Paul Drapeau (@pdogg77) is currently the Principal Security Researcher for Confer Technologies Inc. He has held an amateur radio license since 1986. Paul has a collection of so many funny hats he can't decide which one to wear during this talk, as Zach has requested.

 

Brent Dukes - Reverse Engineering Unknown Communication Protocols

Reverse engineering unknown communication protocols is a common and often necessary task for malware analysis and hardware hacking. This skill is especially vital when the software/firmware producing the messages is unavailable for analysis, or will create an unnecessary burden of effort. Although many protocols rely primarily on plain text style commands, these protocols are becoming increasingly complex as they are stuffed with more and more binary data. In this talk, I will explore some proprietary protocols encountered over IP, radio communications, USB, and SPI and I2C busses, and examine some of the methods for reverse engineering them. In addition to demonstrating a manual method for reverse engineering, I will present the strengths and weaknesses of common automation practices laid out in whitepapers that outline the many steps of the process. Finally, we will examine one of the few open source tools available to assist a hacker in this reverse engineering process, exploring its features (or lack thereof), and end in a call to action to create an even better tool.

 

Brent Dukes (@thedukezip) is an engineer by day and hacker by night. He finds strange pleasure in hacking consumer electronics to make them do things they're not supposed to.
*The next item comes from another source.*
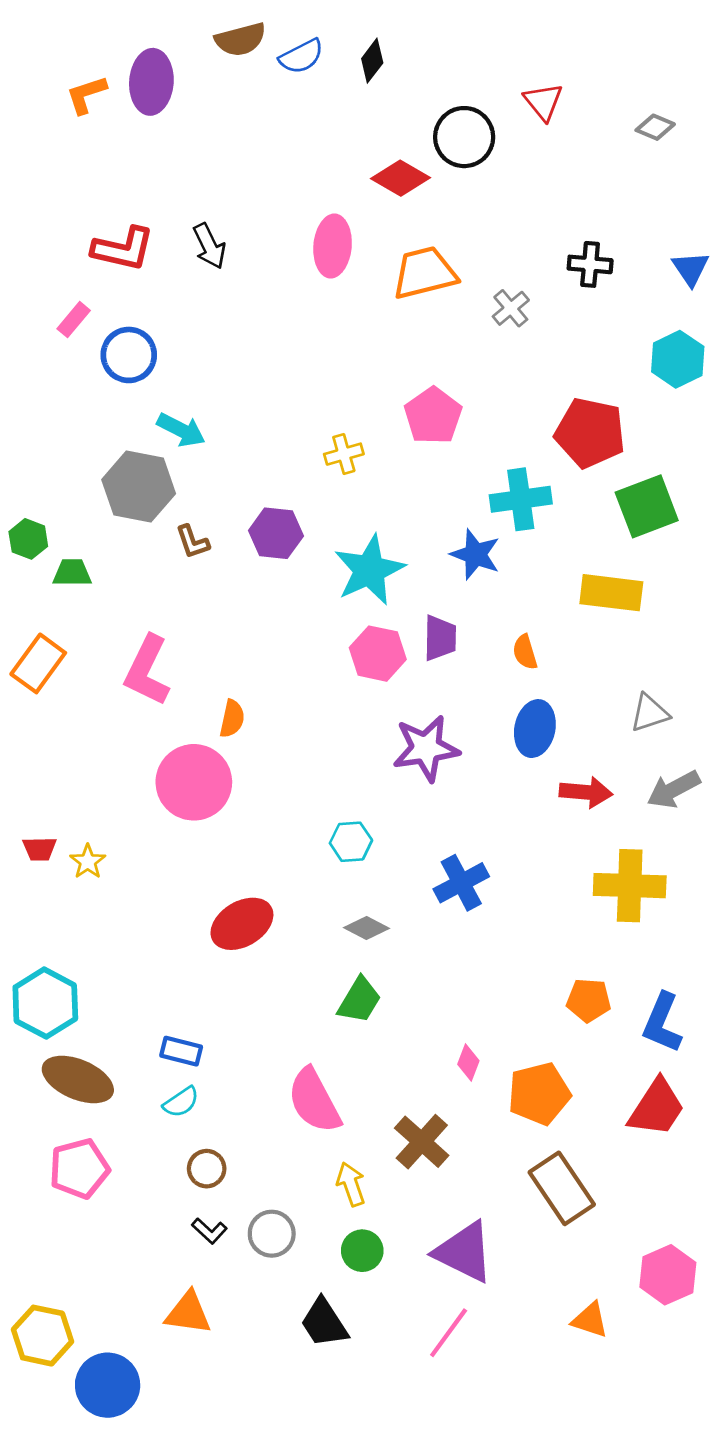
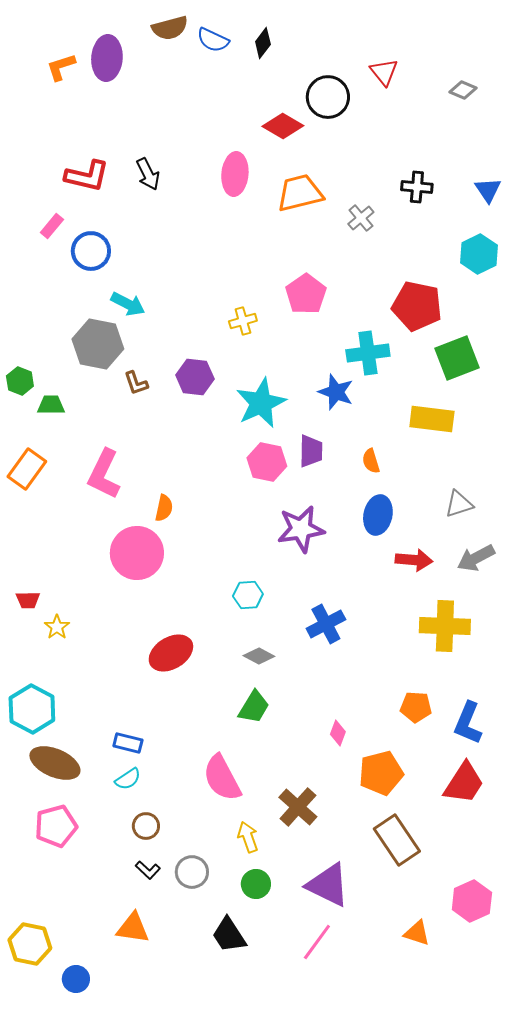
blue semicircle: (301, 56) -> (213, 40), turned 52
yellow star: (88, 862) -> (57, 627), moved
pink diamond: (468, 1062) -> (338, 733), moved
blue circle: (108, 1385) -> (76, 979), size x0.6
When he emerges from his secret laboratory he can also be found glued to his laptop, competing in CTFs.

 

Ben Jackson - Running a non-attributable honeypot system via fly by night VPS providers

Ben will talk about cheap VPS providers and how they make great homes for honeypots in which you can monitor the ankle biters that poke at your network day in and day out. 

 

Ben spends his time enjoying being a husband, dad, and messing around with anything that has a button on it. He was the author for "Asterisk Hacking" from Syngress, has spoken at various conferences, and has appeared on various media outlets discussing security and privacy. Ben strongly dislikes Thursdays and writing about himself in the third person.

  

Andrew Murray - SCADA Systems 101

What is SCADA? Why is it used? Who still communicates at 9600 baud? This presentation aims to provide an overview on SCADA and other industrial control systems with an emphasis on electric utility systems. We will discuss traditional systems as well as newer technologies and implementations. Topics will include typical system components; network topologies; protocols as well as systems security.

 

Andrew Murray is an electric power engineering consultant working with large utilities and municipal electric departments throughout New England and New York. He has over 15 years experience in the design and implementation of SCADA systems. In recent years Mr. Murray has also been focusing on SCADA security, including training from the Dept. of Homeland Security’s ICS-CERT group.